Perez pushes ‘Infinite Bernabéu’ VR platform for Real Madrid’s1bn fans on this planet – Inside World Football
Real Madrid is reimagining what it means to attend a match, even if you’re thousands of miles from the Santiago Bernabéu. The club is developing a virtual reality platform dubbed “Infinite Bernabéu,” a project championed by club president Florentino Pérez that aims to place supporters inside the stadium environment from anywhere on the globe.
A stadium without borders
The vision is straightforward but sweeping: turn matchday into a fully immersive, at-home experience that replicates the vantage points, atmosphere, and emotion of being in the stands. The initiative targets Real Madrid’s vast global community—often described in the billions—by removing geographic and logistical barriers that typically prevent fans from feeling part of the live spectacle.

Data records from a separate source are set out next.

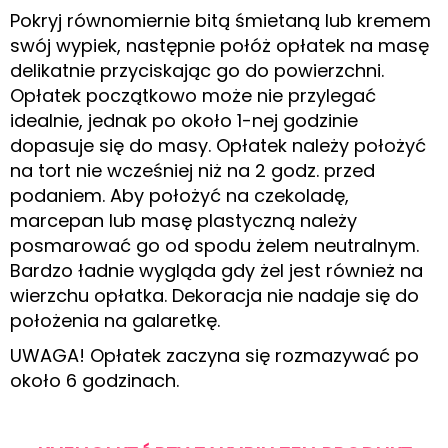
Pokryj równomiernie bitą śmietaną lub kremem
swój wypiek, następnie połóż opłatek na masę
delikatnie przyciskając go do powierzchni.
Opłatek początkowo może nie przylegać
idealnie, jednak po około 1-nej godzinie
dopasuje się do masy. Opłatek należy położyć
na tort nie wcześniej niż na 2 godz. przed
podaniem. Aby położyć na czekoladę,
marcepan lub masę plastyczną należy
posmarować go od spodu żelem neutralnym.
Bardzo ładnie wygląda gdy żel jest również na
wierzchu opłatka. Dekoracja nie nadaje się do
położenia na galaretkę.
UWAGA! Opłatek zaczyna się rozmazywać po
około 6 godzinach.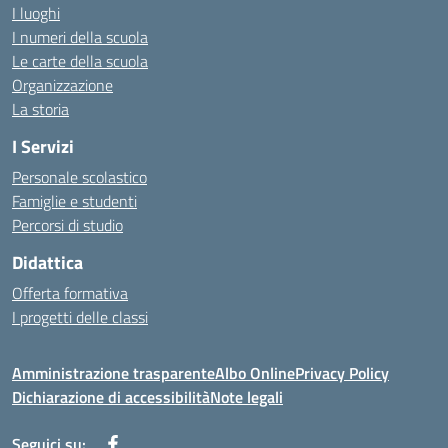
I luoghi
I numeri della scuola
Le carte della scuola
Organizzazione
La storia
I Servizi
Personale scolastico
Famiglie e studenti
Percorsi di studio
Didattica
Offerta formativa
I progetti delle classi
Amministrazione trasparente
Albo Online
Privacy Policy
Dichiarazione di accessibilità
Note legali
Seguici su: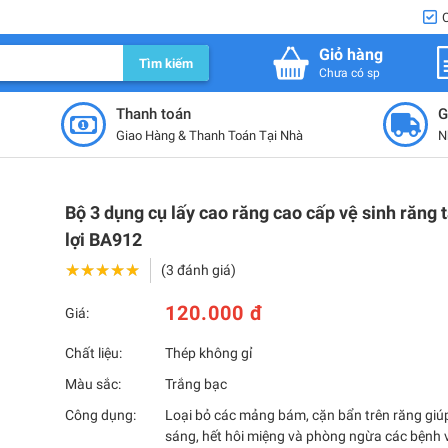
Giỏ hàng
Tìm kiếm
Chưa có sp
Thanh toán
G
Giao Hàng & Thanh Toán Tại Nhà
N
Bộ 3 dụng cụ lấy cao răng cao cấp vệ sinh răng t
lợi BA912
★★★★★
★★★★★
(3 đánh giá)
120.000 đ
Giá:
Chất liệu:
Thép không gỉ
Màu sắc:
Trắng bạc
Công dụng:
Loại bỏ các mảng bám, cặn bẩn trên răng giú
sáng, hết hôi miệng và phòng ngừa các bệnh 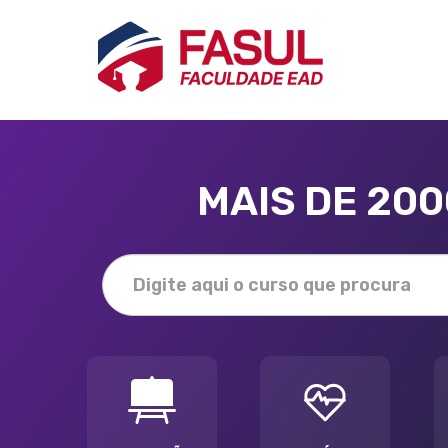
MAIS DE 20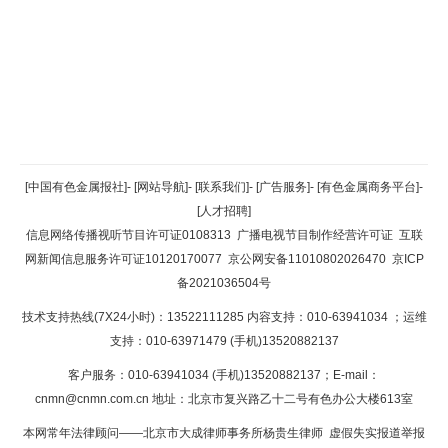
返回顶部
[中国有色金属报社]
-
[网站导航]
-
[联系我们]
-
[广告服务]
-
[有色金属商务平台]
-
[人才招聘]
返回首页
信息网络传播视听节目许可证0108313
广播电视节目制作经营许可证
互联
网新闻信息服务许可证10120170077
京公网安备11010802026470
京ICP
备2021036504号
技术支持热线(7X24小时)：13522111285 内容支持：010-63941034
；运维
支持：010-63971479 (手机)13520882137
客户服务：010-63941034 (手机)13520882137；E-mail：
cnmn@cnmn.com.cn
地址：北京市复兴路乙十二号有色办公大楼613室
本网常年法律顾问——北京市大成律师事务所杨贵生律师 虚假失实报道举报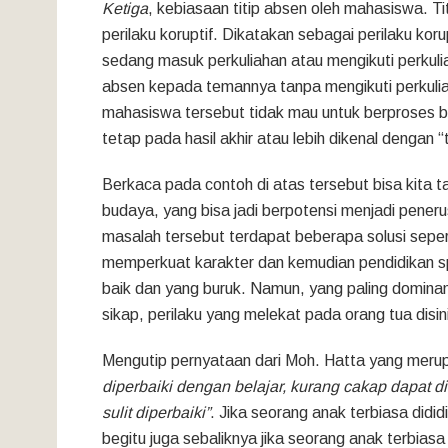
Ketiga
, kebiasaan titip absen oleh mahasiswa. Ti
perilaku koruptif. Dikatakan sebagai perilaku koru
sedang masuk perkuliahan atau mengikuti perkuli
absen kepada temannya tanpa mengikuti perkulia
mahasiswa tersebut tidak mau untuk berproses b
tetap pada hasil akhir atau lebih dikenal dengan “t
Berkaca pada contoh di atas tersebut bisa kita t
budaya, yang bisa jadi berpotensi menjadi pener
masalah tersebut terdapat beberapa solusi sepert
memperkuat karakter dan kemudian pendidikan sp
baik dan yang buruk. Namun, yang paling dominan
sikap, perilaku yang melekat pada orang tua disin
Mengutip pernyataan dari Moh. Hatta yang meru
diperbaiki dengan belajar, kurang cakap dapat d
sulit diperbaiki”
. Jika seorang anak terbiasa didi
begitu juga sebaliknya jika seorang anak terbiasa 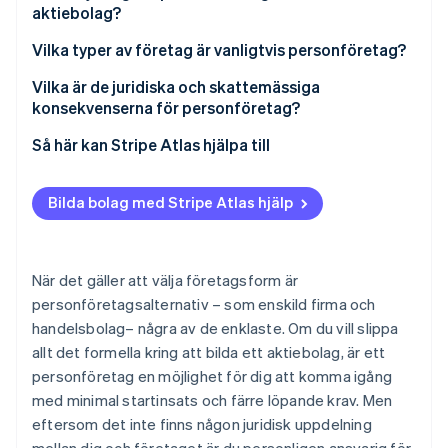
Identitetsverifiering online
aktiebolag?
Partner
Stripe App Marketplace
Personföretag
Vilka typer av företag är vanligtvis personföretag?
Aktiebolag
Vilka är de juridiska och skattemässiga
konsekvenserna för personföretag?
Stripe Sessions 2026
Se hur Stripe bygger den ekonomiska inf
Rättsliga konsekvenser
Så här kan Stripe Atlas hjälpa till
Titta nu
Skattekonsekvenser
Ansök till Atlas
Bilda bolag med Stripe Atlas hjälp
Rättsliga konsekvenser
Ta emot betalningar och banktjänster innan ditt EIN
anländer
Kontantfritt aktieköp för grundare
När det gäller att välja företagsform är
personföretagsalternativ – som enskild firma och
Automatisk deklaration för val av skatt enligt 83(b)
handelsbolag– några av de enklaste. Om du vill slippa
Juridiska dokument för företag i världsklass
allt det formella kring att bilda ett aktiebolag, är ett
personföretag en möjlighet för dig att komma igång
Ett kostnadsfritt år med Stripe Payments, plus
med minimal startinsats och färre löpande krav. Men
50 000 USD i partnerkrediter och rabatter
eftersom det inte finns någon juridisk uppdelning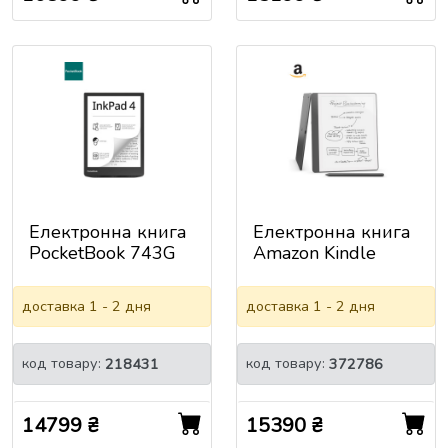
Електронна книга
Електронна книга
PocketBook 743G
Amazon Kindle
InkPad 4 Stundust
Scribe (1st Gen)
Silver (PB743G-U-
(2024) 16GB
доставка 1 - 2 дня
доставка 1 - 2 дня
CIS)
Tungsten_JP
код товару:
код товару:
218431
372786
14799 ₴
15390 ₴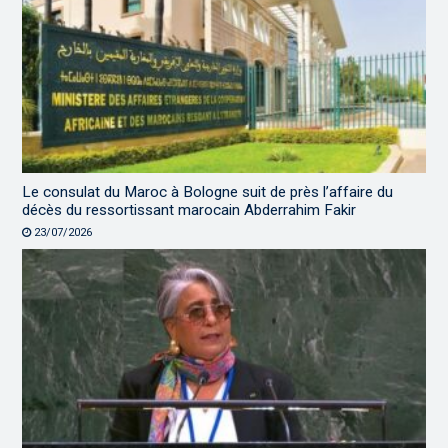
Le consulat du Maroc à Bologne suit de près l’affaire du
décès du ressortissant marocain Abderrahim Fakir
23/07/2026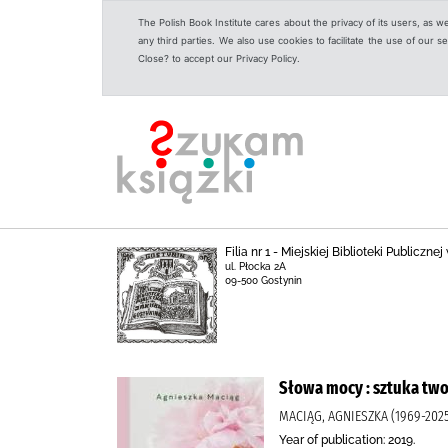
The Polish Book Institute cares about the privacy of its users, as w
any third parties. We also use cookies to facilitate the use of our
Close? to accept our Privacy Policy.
Filia nr 1 - Miejskiej Biblioteki Publicz
ul. Płocka 2A
09-500 Gostynin
Słowa mocy : sztuka two
MACIĄG, AGNIESZKA (1969-20
Year of publication: 2019.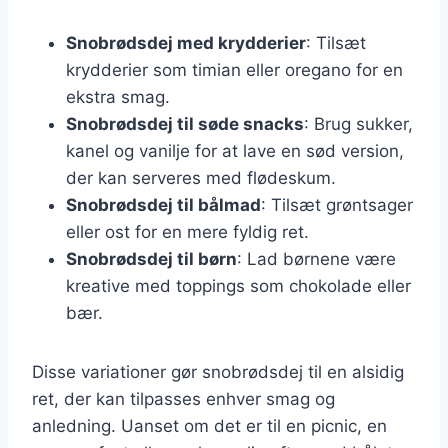
Snobrødsdej med krydderier
: Tilsæt
krydderier som timian eller oregano for en
ekstra smag.
Snobrødsdej til søde snacks
: Brug sukker,
kanel og vanilje for at lave en sød version,
der kan serveres med flødeskum.
Snobrødsdej til bålmad
: Tilsæt grøntsager
eller ost for en mere fyldig ret.
Snobrødsdej til børn
: Lad børnene være
kreative med toppings som chokolade eller
bær.
Disse variationer gør snobrødsdej til en alsidig
ret, der kan tilpasses enhver smag og
anledning. Uanset om det er til en picnic, en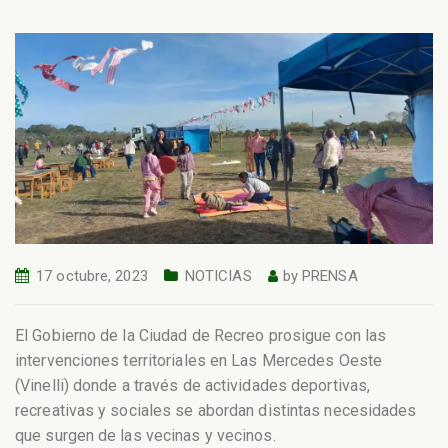
17 octubre, 2023
NOTICIAS
by
PRENSA
El Gobierno de la Ciudad de Recreo prosigue con las
intervenciones territoriales en Las Mercedes Oeste
(Vinelli) donde a través de actividades deportivas,
recreativas y sociales se abordan distintas necesidades
que surgen de las vecinas y vecinos.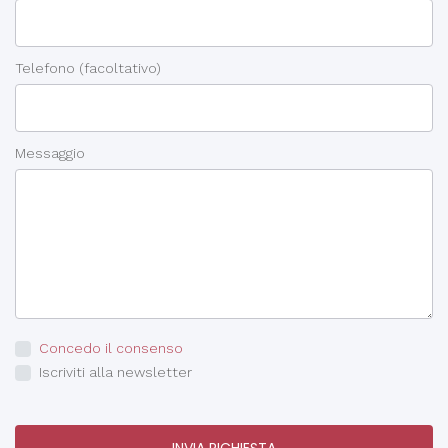
Telefono
(facoltativo)
Messaggio
Concedo il consenso
Iscriviti alla newsletter
INVIA RICHIESTA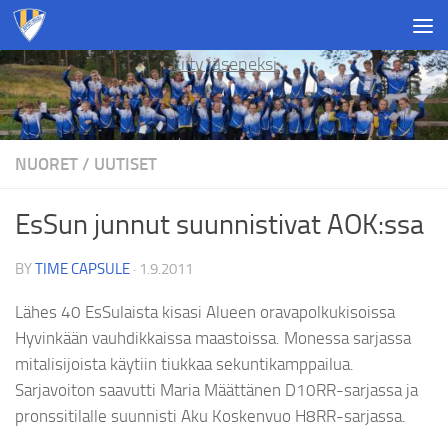
Skip to content
Liity jäseneksi
NUORET
/
UUTISET
EsSun junnut suunnistivat AOK:ssa
BY
TIME CAPSULE
·
1.9.2011
Lähes 40 EsSulaista kisasi Alueen oravapolkukisoissa
Hyvinkään vauhdikkaissa maastoissa. Monessa sarjassa
mitalisijoista käytiin tiukkaa sekuntikamppailua.
Sarjavoiton saavutti Maria Määttänen D10RR-sarjassa ja
pronssitilalle suunnisti Aku Koskenvuo H8RR-sarjassa.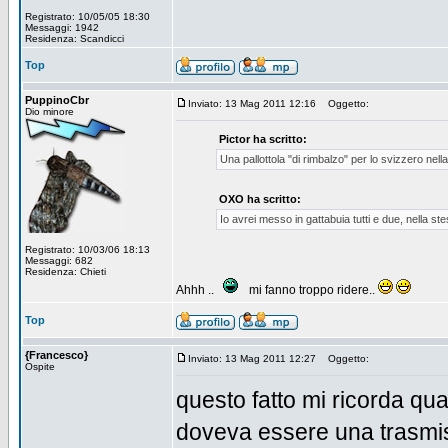
Registrato: 10/05/05 18:30
Messaggi: 1942
Residenza: Scandicci
Top
PuppinoCbr
Inviato: 13 Mag 2011 12:16
Oggetto:
Dio minore
Pictor ha scritto:
Una pallottola "di rimbalzo" per lo svizzero nell
OXO ha scritto:
Io avrei messo in gattabuia tutti e due, nella ste
Registrato: 10/03/06 18:13
Messaggi: 682
Residenza: Chieti
Ahhh ..
mi fanno troppo ridere..
Top
{Francesco}
Inviato: 13 Mag 2011 12:27
Oggetto:
Ospite
questo fatto mi ricorda qua
doveva essere una trasmiss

How the experience is being built
To capture the intensity and nuance of elite football, the club has deployed more than 30 specialized cameras to record matches from a wide array of positions. A recent UEFA Champions League fixture against Juventus served as a test bed, with cameras placed throughout the stadium: player tunnel, pitchside, press gantries, and media areas. The goal is comprehensive coverage that can be reconstructed in VR with high fidelity.
The resulting footage will anchor a premium immersive experience planned for Apple’s Vision Pro headset in the coming year. Rather than a simple highlight reel, the content is being crafted to convey presence—how it looks, sounds, and feels to move through the Bernabéu on a big European night.
Tech at the heart of the new Bernabéu
The initiative dovetails with the stadium’s broader transformation, where technology is as central as concrete and steel. From advanced broadcast infrastructure to new digital touchpoints, the redeveloped Bernabéu has been designed to serve as a live entertainment engine. Infinite Bernabéu is an extension of that philosophy: a platform where live football and cutting-edge XR intersect.
What fans can expect
- Multiple perspectives that simulate moving through the stadium—tunnel, touchline, stands, and media zones.
- Spatial audio and high-resolution visuals aimed at capturing the scale and energy of a packed Bernabéu.
- Potential for interactive elements such as angle switching, replays, and layered match context.
While the project can unlock new revenue streams, the stated priority is fan access: giving supporters, wherever they live, the kind of matchday presence that used to be impossible without a ticket and a plane ride.
Pérez’s long-term play
At 78, Pérez continues to push the club into new territory, framing Infinite Bernabéu as the culmination of years of planning to make the stadium “feel open to everyone.” In his view, VR is the logical next step in how supporters experience football: intimate, immersive, and free from physical constraints.
Why this matters beyond Madrid
If successful, the platform could set a template for how top clubs engage their worldwide fanbases. Modern supporters demand access and interactivity; Infinite Bernabéu speaks to both. For the sport at large, it signals a shift from passive viewing to immersive participation—turning matchdays into events fans can inhabit, not just watch.
The bigger picture
For Real Madrid, the bet is that presence drives connection, and connection drives lifelong fandom. Whether you’re in the stadium or in your living room, the mission is the same: make every match feel like a seat at the Bernabéu. If Infinite Bernabéu delivers on that promise, it could redefine not just Madrid’s matchday, but the expectations of global football audiences everywhere.